Per proseguire e approfondire il dibattitto non solo su questa specifica proposta di legge, ma in generale sul necessario rinnovo del quadro normativo della mediazione, siamo lieti di invitare gli interessati a un ciclo di incontri tematici sulla mediazione, promossi dall’associazione Avocats Sans Frontières presso la Sala Europa della Corte d’Appello di Roma, in via Romei 2, i giorni:

23 maggio (“Il tentativo obbligatorio di partecipazione: opinioni a confronto)

13 giugno (“Il ruolo del giudice nella mediazione”)

27 giugno (“La qualità della mediazione”)

Tutti gli incontri si tengono dalle 13.30 alle 16.00.  Il programma dei vari incontri, che prevedono ciascuno ampio spazio per il dibattito, sarà disponibile nei prossimi giorni.

Un altro incontro in tema di mediazione il 23 maggio a Roma

UNA MIGLIORE GIUSTIZIA CIVILE PER LA CRESCITA ECONOMICA

IL TENTATIVO OBBLIGATORIO DI CONCILIAZIONE: OPINIONI A CONFRONTO

 

Sala Europa, Corte d’Appello

 Via Romei, 2 – Roma

 

23 maggio 2013 (13:30 – 16:00)

 

Avocats Sans Frontières organizza un ciclo di tre incontri sul tema della mediazione delle liti, tornato alla ribalta politica a seguito della pubblicazione della relazione dei “Saggi”, che indicano nella “instaurazione effettiva di sistemi alternativi (non giudiziari) di risoluzione delle controversie … anche attraverso la previsione di forme obbligatorie di mediazione” la prima misura per contribuire a migliorare la giustizia civile. La stessa relazione del Gruppo di lavoro sulle riforme istituzionali prosegue sottolineando che la Corte costituzionale, difatti, ha cancellato l’obbligatorietà del tentativo di conciliazione, “ma solo per eccesso di delega”. Ciononostante, permangono in alcuni settori dell’avvocatura forti perplessità in merito alla possibilità di condizionare l’accesso alla giustizia a una procedura preliminare, specie se onerosa e in assenza di chiare e stringenti garanzie di qualità.

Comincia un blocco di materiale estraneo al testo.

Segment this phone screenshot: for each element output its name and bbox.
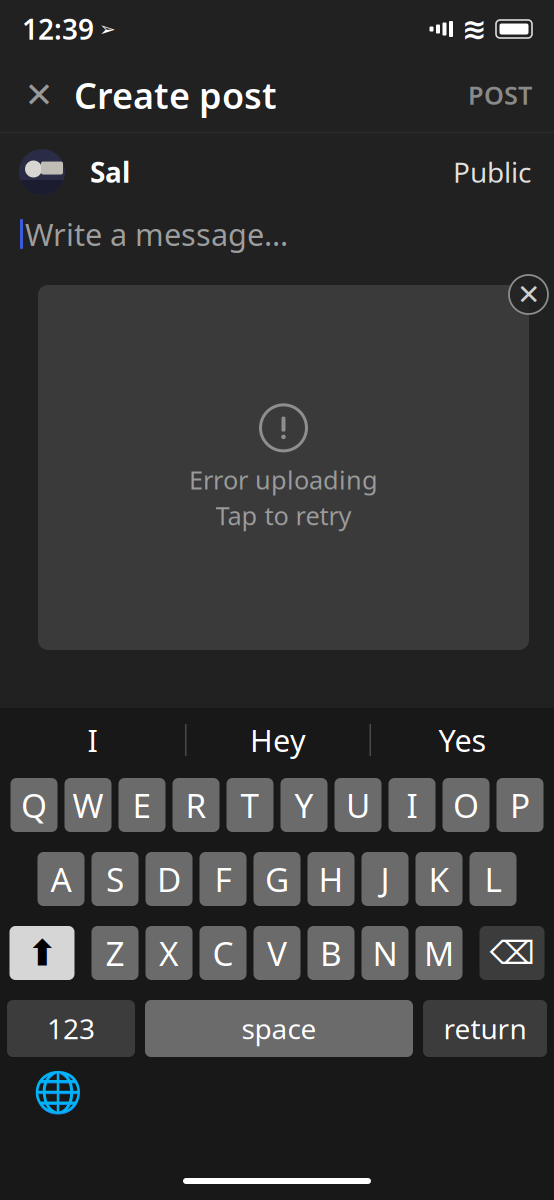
button[interactable]: Profile photo: [19, 149, 65, 195]
button[interactable]: B: [308, 926, 354, 980]
staticText: C: [212, 931, 234, 975]
button[interactable]: L: [470, 852, 516, 906]
staticText: E: [132, 783, 152, 827]
staticText: ≋: [462, 12, 487, 46]
staticText: Error uploading: [189, 463, 378, 496]
button[interactable]: Public: [449, 152, 535, 192]
staticText: Y: [294, 783, 314, 827]
button[interactable]: S: [92, 852, 138, 906]
staticText: T: [240, 783, 260, 827]
button[interactable]: F: [200, 852, 246, 906]
button[interactable]: Switch keyboard: [32, 1066, 84, 1118]
staticText: 12:39: [22, 10, 94, 48]
button[interactable]: Hey: [186, 711, 370, 769]
staticText: ➢: [99, 18, 116, 40]
button[interactable]: G: [254, 852, 300, 906]
staticText: L: [484, 857, 502, 901]
staticText: D: [157, 857, 181, 901]
staticText: Q: [21, 783, 47, 827]
button[interactable]: R: [172, 778, 220, 832]
button[interactable]: Delete: [480, 926, 544, 980]
staticText: POST: [468, 78, 532, 112]
staticText: U: [346, 783, 370, 827]
button[interactable]: U: [334, 778, 382, 832]
button[interactable]: Yes: [371, 711, 554, 769]
button[interactable]: POST: [462, 72, 538, 118]
button[interactable]: X: [146, 926, 192, 980]
staticText: 🌐: [33, 1069, 83, 1115]
staticText: Tap to retry: [216, 498, 352, 532]
button[interactable]: Y: [280, 778, 328, 832]
staticText: V: [267, 931, 287, 975]
button[interactable]: space: [145, 1000, 413, 1057]
staticText: P: [510, 783, 530, 827]
staticText: Write a message...: [25, 214, 288, 254]
staticText: M: [424, 931, 454, 975]
button[interactable]: Q: [10, 778, 58, 832]
staticText: J: [380, 857, 390, 901]
button[interactable]: W: [64, 778, 112, 832]
staticText: ⬆: [27, 933, 57, 974]
staticText: A: [50, 857, 72, 901]
staticText: R: [186, 783, 206, 827]
staticText: W: [72, 783, 104, 827]
staticText: H: [318, 857, 344, 901]
button[interactable]: T: [226, 778, 274, 832]
button[interactable]: H: [308, 852, 354, 906]
staticText: ⌫: [490, 935, 534, 971]
staticText: F: [214, 857, 232, 901]
button[interactable]: return: [423, 1000, 547, 1057]
staticText: B: [320, 931, 342, 975]
button[interactable]: Remove attachment: [509, 275, 548, 314]
staticText: Sal: [90, 153, 130, 191]
button[interactable]: C: [200, 926, 246, 980]
button[interactable]: Shift: [10, 926, 74, 980]
button[interactable]: O: [442, 778, 490, 832]
staticText: Public: [453, 153, 531, 191]
staticText: Hey: [250, 720, 306, 760]
button[interactable]: P: [496, 778, 544, 832]
button[interactable]: M: [416, 926, 462, 980]
staticText: S: [106, 857, 124, 901]
button[interactable]: V: [254, 926, 300, 980]
button[interactable]: D: [146, 852, 192, 906]
button[interactable]: I: [388, 778, 436, 832]
button[interactable]: J: [362, 852, 408, 906]
button[interactable]: Close: [16, 72, 62, 118]
staticText: X: [159, 931, 179, 975]
staticText: I: [406, 783, 418, 827]
staticText: Z: [106, 931, 124, 975]
button[interactable]: Error uploading: [38, 285, 529, 650]
staticText: space: [242, 1010, 316, 1047]
staticText: O: [453, 783, 479, 827]
staticText: G: [265, 857, 289, 901]
staticText: I: [88, 720, 98, 760]
button[interactable]: 123: [7, 1000, 135, 1057]
staticText: 123: [47, 1010, 95, 1047]
button[interactable]: I: [0, 711, 185, 769]
staticText: ✕: [517, 279, 540, 310]
staticText: return: [444, 1010, 526, 1047]
button[interactable]: N: [362, 926, 408, 980]
staticText: N: [372, 931, 398, 975]
staticText: ✕: [24, 75, 54, 115]
staticText: K: [428, 857, 450, 901]
button[interactable]: K: [416, 852, 462, 906]
button[interactable]: A: [38, 852, 84, 906]
button[interactable]: E: [118, 778, 166, 832]
staticText: Create post: [74, 71, 277, 119]
button[interactable]: Z: [92, 926, 138, 980]
staticText: Yes: [438, 720, 486, 760]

Della centralità di quest’aspetto nel dibattito su un’efficace e realistica politica della mediazione, e delle soluzioni normative già proposte per ridare slancio alla risoluzione stragiudiziale delle controversie, discutono nel primo di questi incontri:

 

Giuseppe De Palo Presidente, ADR Center

Paolo Iorio Presidente onorario, Avocats Sans Frontières

Ester Perifano Presidente, Associazione Nazionale Forense

Angelo Santi Responsabile, Coordinamento della Conciliazione Forense

Al termine dell’incontro è previsto un ampio dibattito. I due incontri successivi si terranno presso la Sala Europa, alla stessa ora, i giorni 13 giugno (“Il ruolo del giudice nella mediazione: esperienze e proposte”) e 27 giugno (“La qualità della mediazione”).

È stata fatta domanda al Consiglio dell’Ordine degli Avvocati di Roma per l’ottenimento dei crediti formativi.